Three data collection methods were employed in addition to searching for published literature regarding ski helmet effectiveness.
Data was collected from selected primary and secondary health care facilities regarding the 2010 ski season in order to determine typical demographics of injured skiers/boarders, to quantify how large a burden these presentations are on the facilities, and to determine the percentage of patients with a head injury on a ski field who were wearing a helmet.
An observational study was undertaken in order to estimate the percentage of skiers/boarders in New Zealand who voluntarily wear a helmet. New Zealand specific research on this subject has not previously been undertaken.

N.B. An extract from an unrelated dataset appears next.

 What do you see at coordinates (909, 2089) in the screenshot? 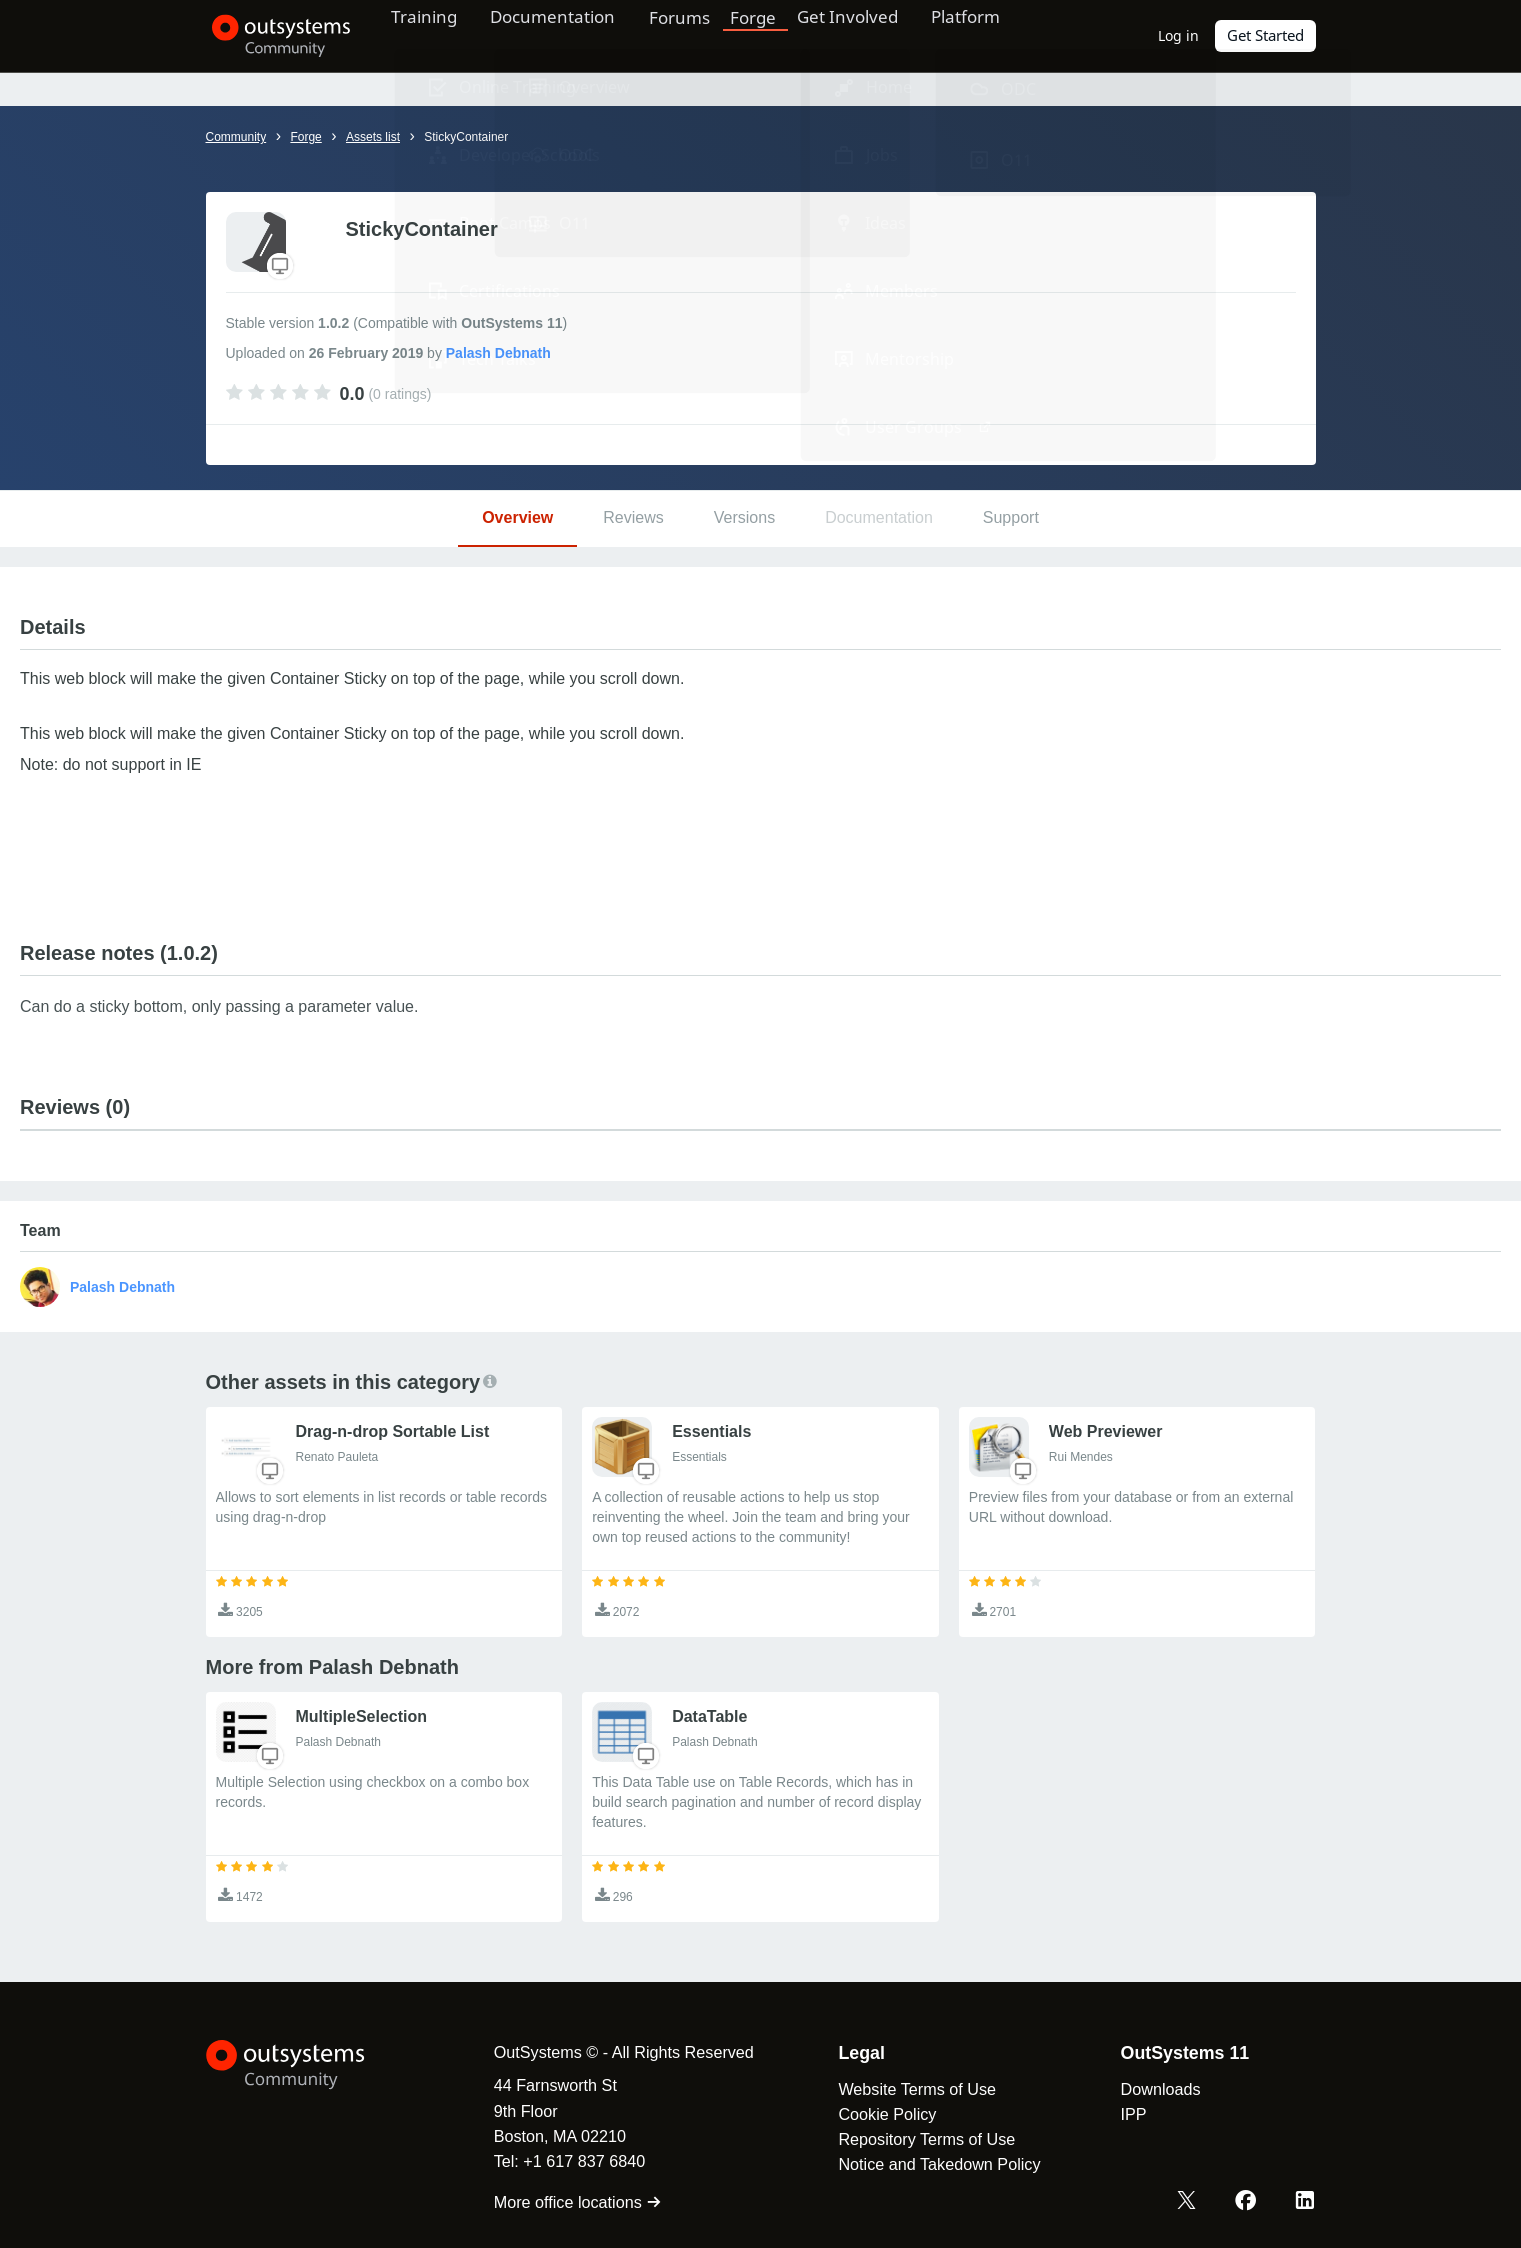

A series of interviews with selected ski field managers was undertaken. Thematic analysis was performed on the data generated to highlight practicality and feasibility issues of helmet legislation.
A meta-analysis of studies regarding the effectiveness of ski field helmets concluded a helmet decreases the risk of head injury by 35% (95% CI 0.55-0.79). The majority of the injuries prevented however are minor cuts and grazes. Anthropomorphic device testing demonstrated that helmets are severely limited in their ability to prevent head injuries even at average speeds, or in children. Helmets also seem to provide little benefit in preventing serious injury or death, reflected by steady numbers of each per year in the USA despite helmet use nearly tripling over the last 8 years. 50% of fatally wounded skiers/boarders in the USA in 2010 were wearing a helmet.
Health care facility data along with ACC and international data demonstrated that the demographics of injured skiers/boarders in New Zealand and internationally is comparable. The most commonly injured on a ski field are young and male. Snowboarding is more likely to result in a head injury than skiing. Head injuries from ski fields do not constitute a large burden for secondary care facilities in the South Island, and account for only 10% of all ski field injuries - internationally they account for 15-20%. The majority of ski field head injuries are minor and represent no ongoing problems for the patient or expense for ACC.
42% of people with a head injury from a ski field in 2010 were wearing a helmet when they had their accident.
The observational study estimated that around 57% of people in New Zealand voluntarily wear a helmet on a ski field. This is comparable with estimates from Australia and the USA.
Ski field manager interviews highlighted a number of issues with the implementation of helmet legislation, primarily regarding supply and storage issues for the ski fields. Policing of the legislation would also require some careful consideration.
Evidence suggests that compulsory helmet legislation would not be effective in significantly reducing either injury numbers or expenses for ACC. Furthermore, helmets would not be effective in saving lives or preventing serious injury.
While it is important to consider initiatives which decrease the burden of illness on society, ski field head injuries do not appear to be common enough to demand government intervention in the matter. Government time may be better spent addressing issues which do affect a significant number of people in New Zealand.
Helmets are already worn by nearly 60% of snowsports enthusiasts. Intervention therefore would only be focusing on the remaining 40%, which suggests alternative programs which increase voluntary use should be given greater priority. Furthermore, over 40% of people with a ski field head injury in 2010 were wearing a helmet. This supports the notion that helmets are limited in their ability to prevent injury, and that legislation would not significantly reduce injury numbers.
Ski field manager interviews identified a number of potential issues with helmet legislation. While none of these would be considered prohibitory, when taken in consideration with the previous points they act to further diminish support for helmet legislation.
Evidence in this project concludes that helmet legislation for the compulsory use of helmets while skiing or snowboarding should not be given government priority.